Ensuite quand on veut vouloir se référer aux faits, il faut savoir les hiérarchiser et surtout ne pas les interpréter à sa sauce. Que les familles ducales aient été d’origines normandes ou françaises à un moment donné n’est que le reflet de l’époque où les grandes familles se partageaient l’Europe. Que Pierre Ier (dit Mauclerc) ait été d’une famille capétienne et originaire de l’actuelle Normandie ne change en rien au fait qu’il soit devenu Duc de Bretagne. De toute la Bretagne. D’ailleurs Pierre de Dreux s’est battu toute sa vie pour l’indépendance de la Bretagne (avec Nantes comme capitale). Avec des arguments aussi spécieux, on pourrait tout aussi bien soutenir que Londres n’est pas anglaise parce que la famille royale est de Hanovre, ou que Berlin n’est pas allemande parce que Charles Quint ne l’était pas, où que le Danemark est français parce que la famille royale est d’origine française. On pourrait à la rigueur s’attendre à ce type d’arguments de la bouche d’un élève de primaire, mais pas d’un type qui prétend nous éclairer de ses lumières !
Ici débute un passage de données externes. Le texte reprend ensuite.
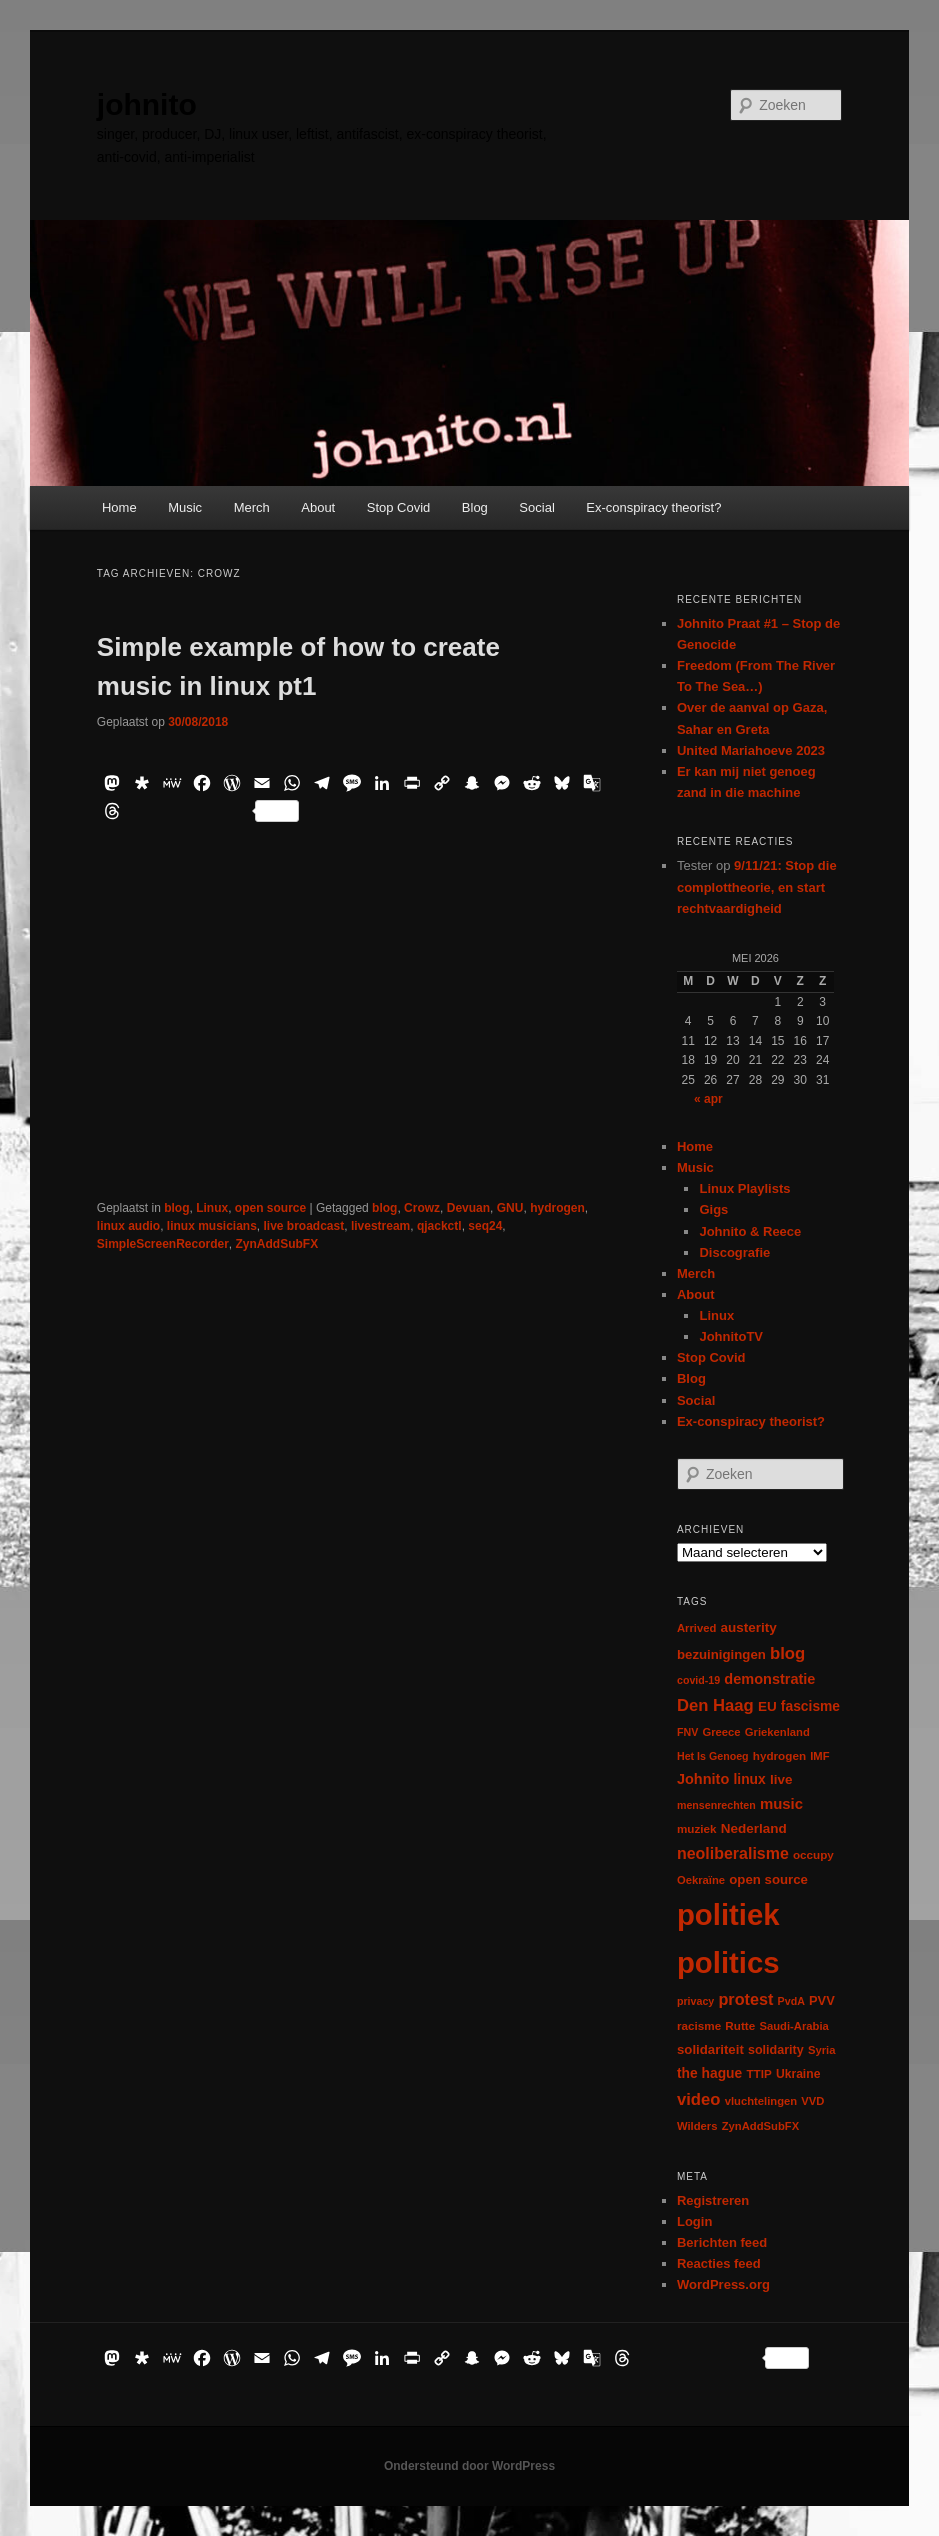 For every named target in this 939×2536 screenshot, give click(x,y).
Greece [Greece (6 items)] (721, 1732)
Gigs (713, 1209)
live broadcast (304, 1226)
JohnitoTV (731, 1336)
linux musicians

En fait, tout est à l’avenant, l’auteur de ce petit papier tort le coup aux faits pour leur faire dire ce qui va dans le sens de son formattage idéologique. Je ne reprendrais que l’exemple de LA frontière linguistique. Le lecteur un tant soit peu intelligent aura compris sans qu’il soit nécessaire de tout reprendre

** LA ** frontière linguistique. Argument qu’il faut bien qualifier de mensonger puisque dans la vraie vie, ce genre de frontière ressemble plus à l’estran de nos rivages bretons qu’à la ligne Maginot que les convictions idéologiques de l’apostilleur lui font s’imaginer. L’estran, c’est cette zone entre les plus hautes marées hautes, et les plus basses marées basses, une zone de transition où l’on est à la fois marin et terrestre. C’est pareil pour les langues.

L’argument de la ligne Maginot linguistique est de plus tout empreint d’ethno centrisme qui s’imagine que notre monde français d’aujourd’hui, à savoir quasi uni-linguiste est le monde de nos ancêtres. Ce qui n’était absolument pas le cas. Avant que les rois de France et la république n’imposent leur langue aux populations basques, vendéennes, picardes, normandes, bretonnes etc, le multilinguisme était très répandu. Le mensonge est double qui plus est puisque cette « frontière » qui n’en est pas une a bougé à l’intérieur de la Bretagne pendant des siècles sans qu’aucun apostilleur ne vienne expliquer aux zones nouvellement majoritairement gallèses qu’elles n’étaient plus en Bretagne.